The data: Begin

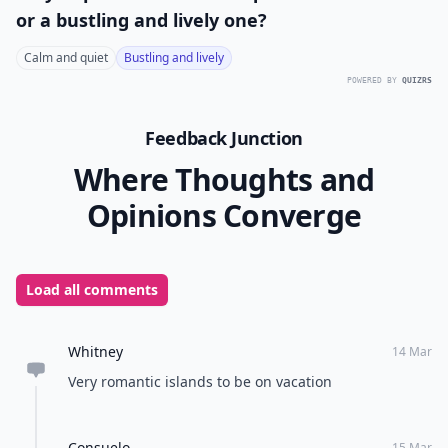
or a bustling and lively one?
Calm and quiet
Bustling and lively
POWERED BY
QUIZRS
Feedback Junction
Where Thoughts and
Opinions Converge
Load all comments
Whitney
14 Mar
Very romantic islands to be on vacation
Consuelo
15 Mar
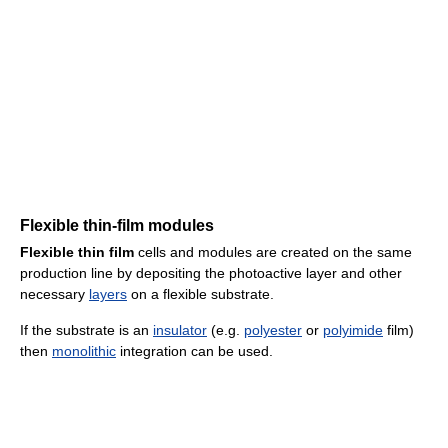
Flexible thin-film modules
Flexible thin film
cells and modules are created on the same
production line by depositing the photoactive layer and other
necessary
layers
on a flexible substrate.
If the substrate is an
insulator
(e.g.
polyester
or
polyimide
film)
then
monolithic
integration can be used.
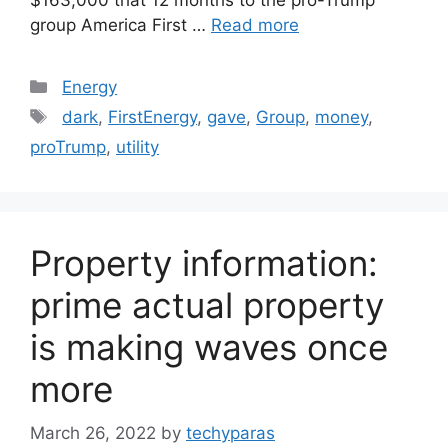
group America First …
Read more
Categories
Energy
Tags
dark
,
FirstEnergy
,
gave
,
Group
,
money
,
proTrump
,
utility
Property information:
prime actual property
is making waves once
more
March 26, 2022
by
techyparas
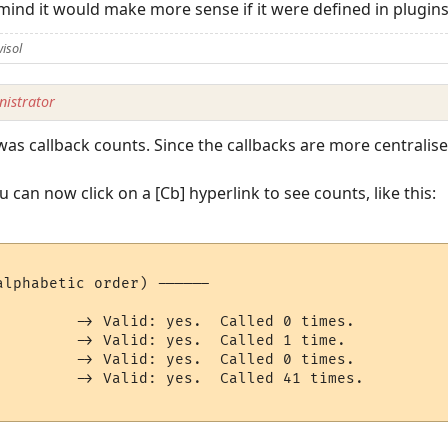
ind it would make more sense if it were defined in plugins
isol
istrator
s callback counts. Since the callbacks are more centralised, 
can now click on a [Cb] hyperlink to see counts, like this:
lphabetic order) ------

         -> Valid: yes.  Called 0 times.

         -> Valid: yes.  Called 1 time.

         -> Valid: yes.  Called 0 times.

         -> Valid: yes.  Called 41 times.
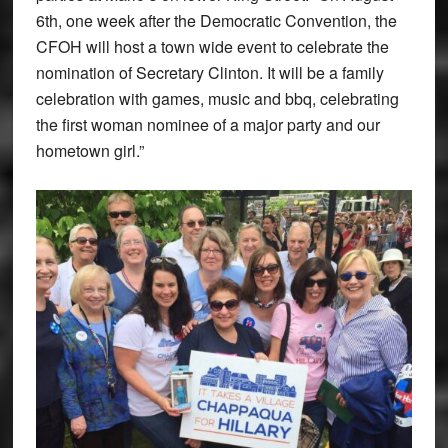
6th, one week after the Democratic Convention, the
CFOH will host a town wide event to celebrate the
nomination of Secretary Clinton. It will be a family
celebration with games, music and bbq, celebrating
the first woman nominee of a major party and our
hometown girl.”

The data: End

_Instructions for the task_
Filter the entries by the string "will" and copy each matching line.

_Reply_
CFOH will host a town wide event to celebrate the
nomination of Secretary Clinton. It will be a family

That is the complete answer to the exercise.